Healing is HARD AF, and I was going to go for a walk in the heat but my stomach hates me today and I have a feeling I’m a bit dehydrated and walking in 102 degrees will likely just make me sick.
So I’m going to catch up on all of the personal business I didn’t get done in the last couple of weeks, give myself a break for not exercising today and be proud of myself for practicing discipline and organization.
I avoided hard today. I had more dreams last night and woke up overwhelmed, so it was hard to get my brain together enough to get up and on with my day. I handled the phone call and meeting I had to attend and commiserated with my brother over his girlfriend dumping him with no explanation (real explanation is her parents are crazy and constantly interfered). I finished the set of earrings I’ve been working on that don’t look anything like I wanted them to (I need different beading thread that isn’t as stiff). I didn’t do much else. I feel like I can’t do much else, and the earring was just to keep my hands busy while I watched some tv after the meeting to help calm myself down and detach.
I thought a lot about self care and routine for me. I can barely make myself shower, brush teeth and wash dishes right now, and I’m trying to work out in my head that if those are the only things I tell myself I have to do the rest of the week and not the other stuff (work, etc.), maybe they won’t seem so daunting?

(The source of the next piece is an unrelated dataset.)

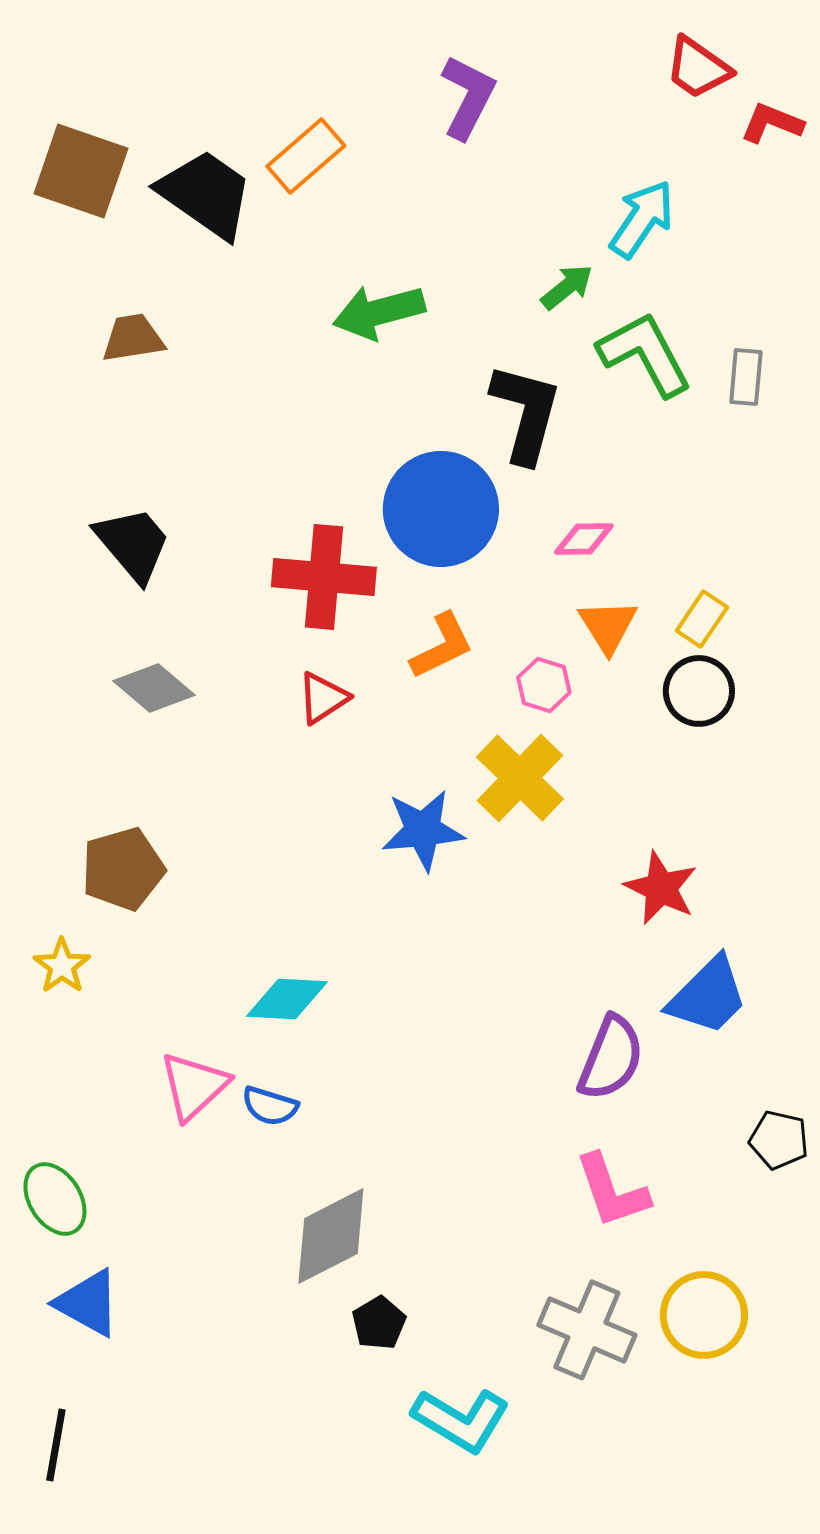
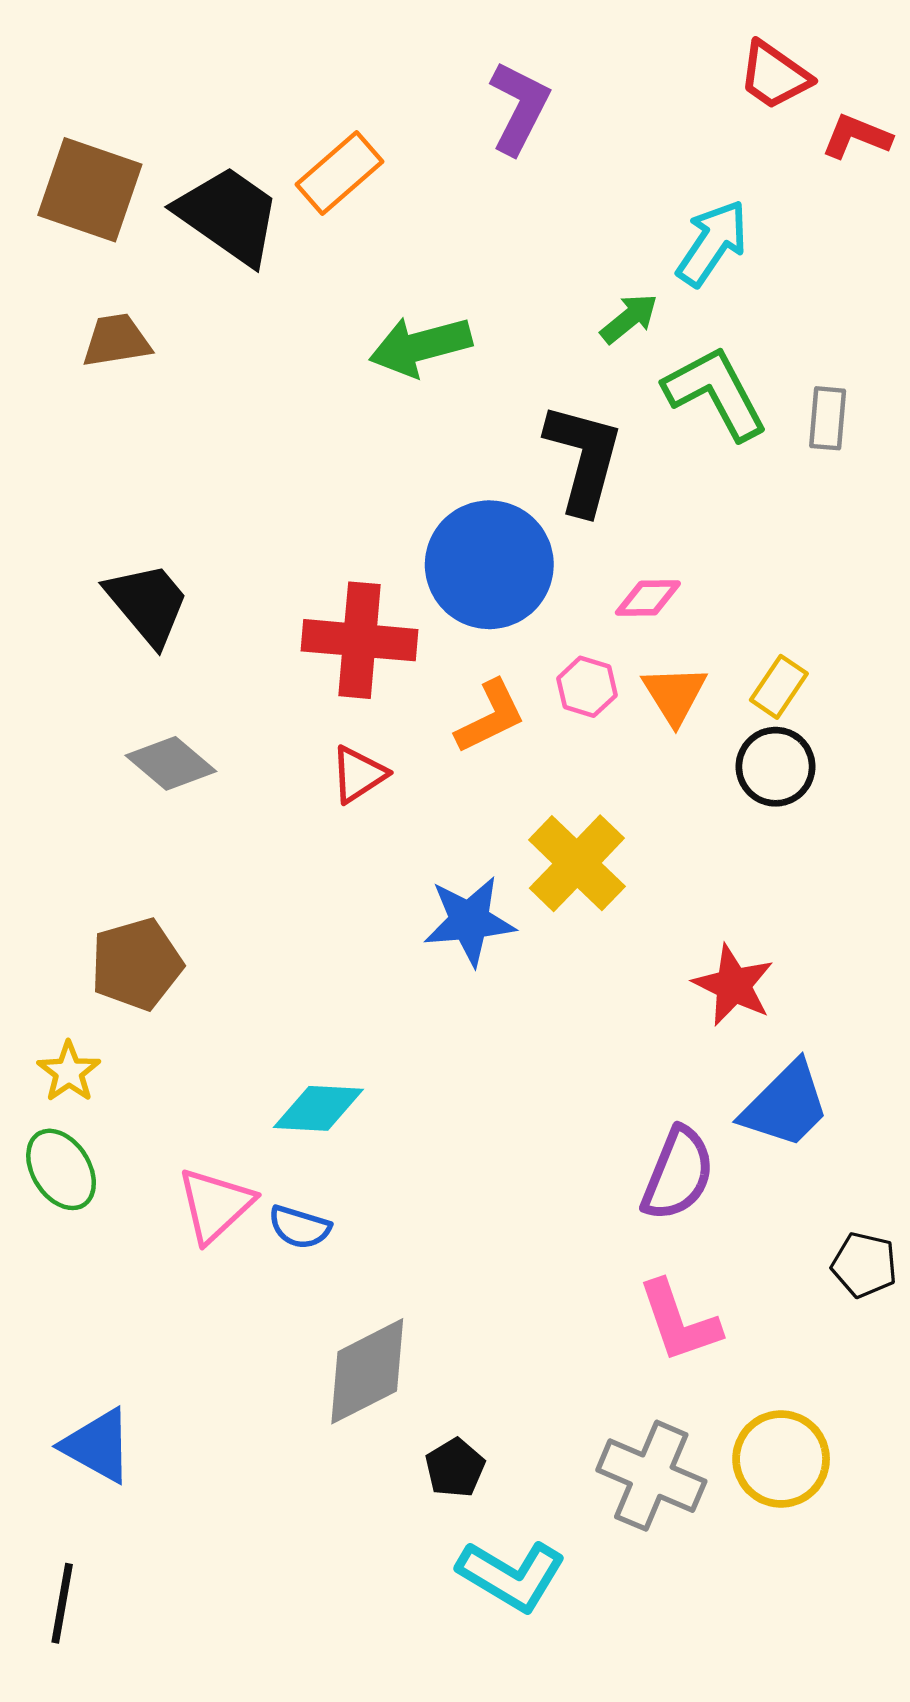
brown trapezoid: (133, 338) -> (117, 341), moved
pink hexagon: (544, 685) -> (587, 687), moved
green ellipse: (55, 1199) -> (61, 1169), moved
black pentagon: (379, 1323) -> (455, 1468), moved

The hard thing for me about taking this time out to let my brain process is that I don’t know how long it will take. It felt like things were starting to look up yesterday, which is maybe why today is that much more difficult. I declined again today instead of improving, and I really want to improve so that I can get to doing and being what I want to do and be. As so many of you know, if your head isn’t in the right place for that, it’s nearly impossible, and I forced myself through for long enough that I can’t even really do that anymore.
My boyfriend triggered me the other day, and my brain is now reading him as a threat.

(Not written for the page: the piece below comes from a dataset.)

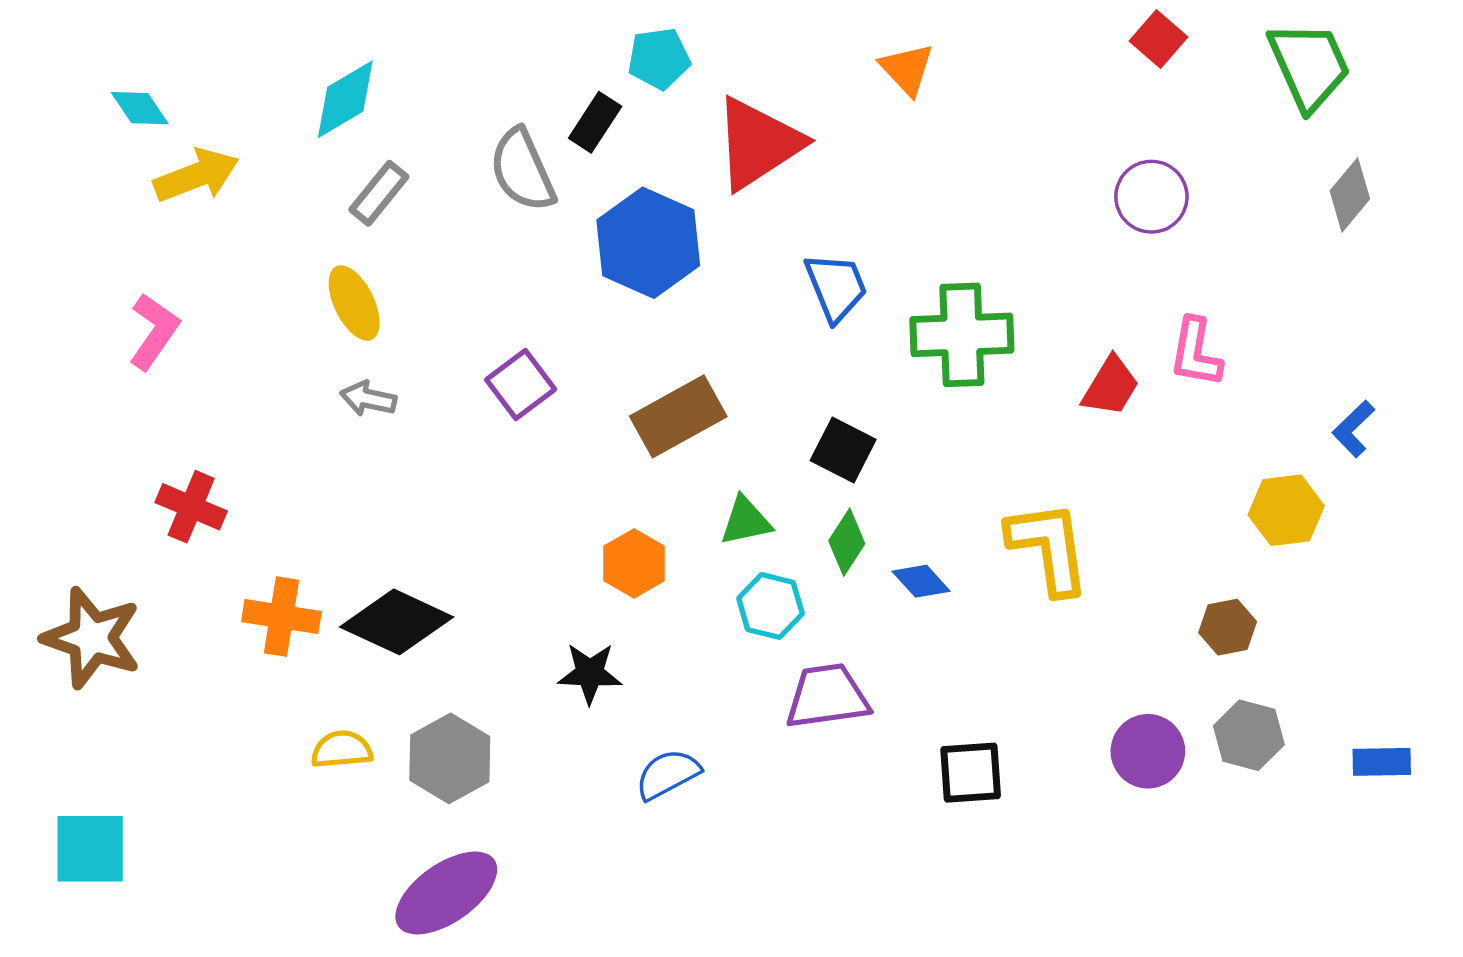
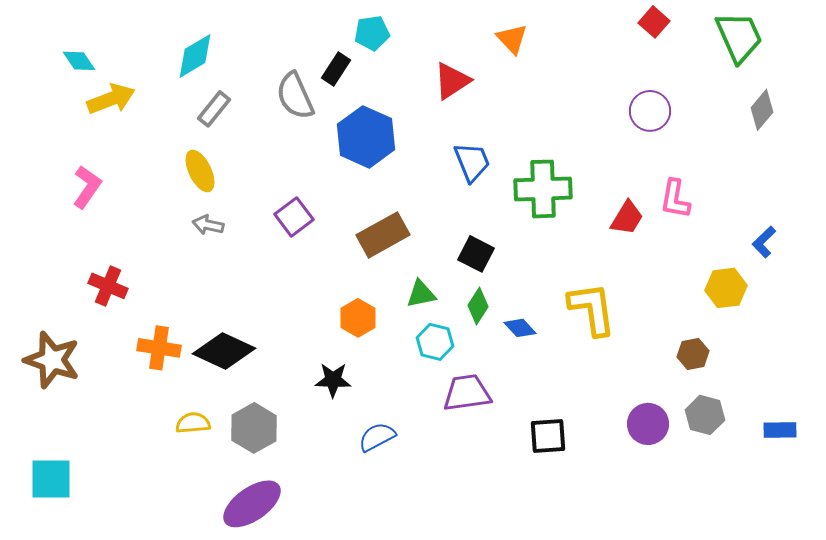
red triangle: (758, 144) -> (452, 81), moved, size x0.7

He didn’t mean to, but he did something that I’ve previously expressed can be triggering for me. It was a communication issue, and he dropped the ball, so to speak, without having a reason or explanation why. I was PISSED, not only because I had been triggered but now I was facing having to do the work to make him not be a threat. Work I really wasn’t sure I even wanted to do.
Avoiding is easier!
I am working hard to not avoid, to face my challenges and the reasons behind them and I am really trying to heal. It’s hard, it’s scary and it makes me sleep a lot. It makes me react a lot when I even think it should be a fairly calm scenario.

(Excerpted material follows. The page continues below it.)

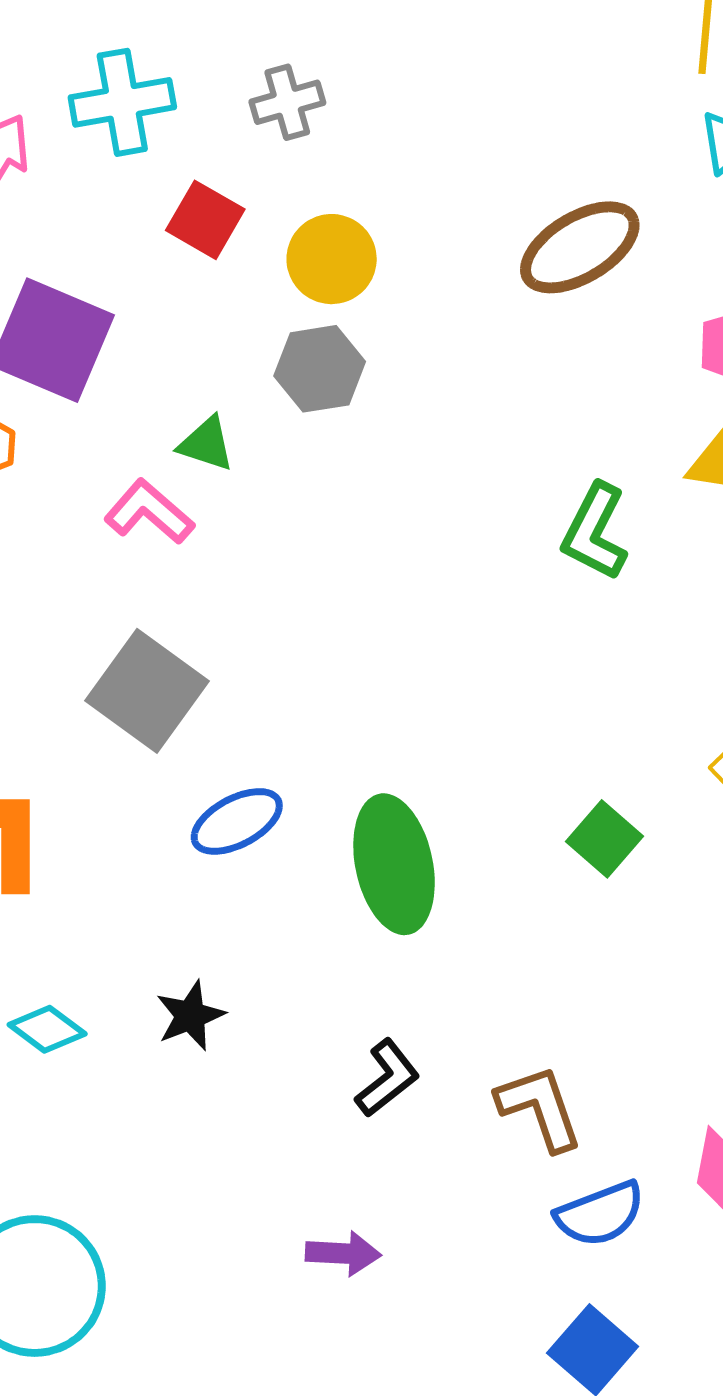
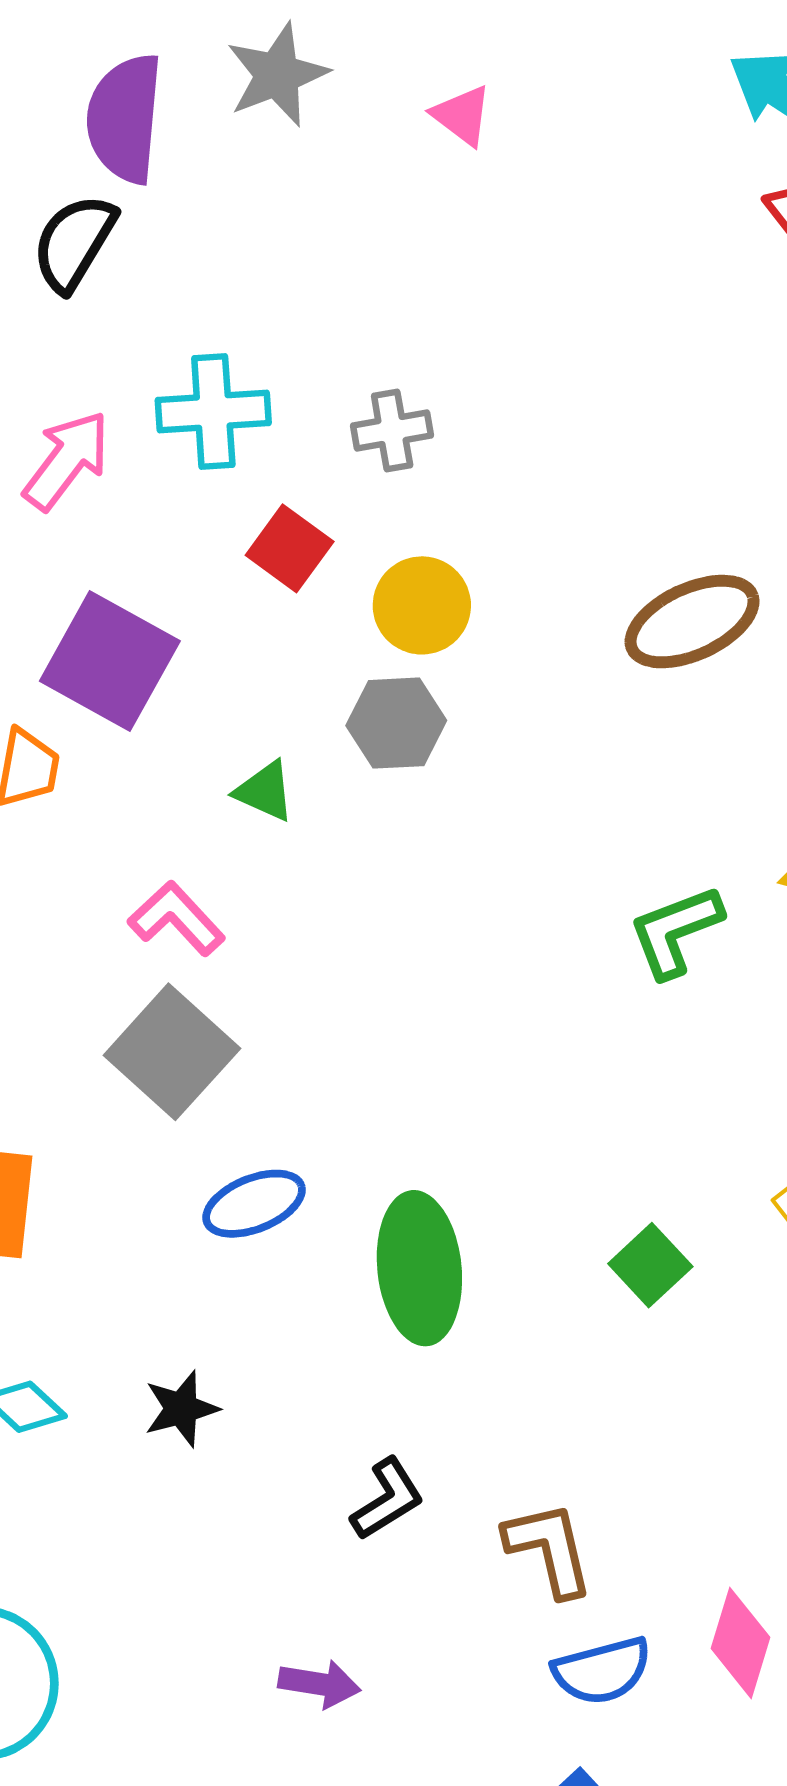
pink L-shape: (149, 512) -> (176, 918), moved
green L-shape: (595, 532) -> (675, 931), turned 36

Throw on top of that a person I am close to and trust triggering me because he didn’t bother to do something that is, frankly, common courtesy at least and for me a necessity.
So I did what I have a really hard time doing. In my last decade I had a lot of people run roughshod over my boundaries – a lot of that at work, but trauma stacks up, and I had some traumatizing work experiences. I set a hard line boundary of what I will and will not tolerate, and made peace with whatever outcomes resulted from holding that line.
The result has been both of us working to calm the effects of the trigger, a good weekend, honesty and some teamwork.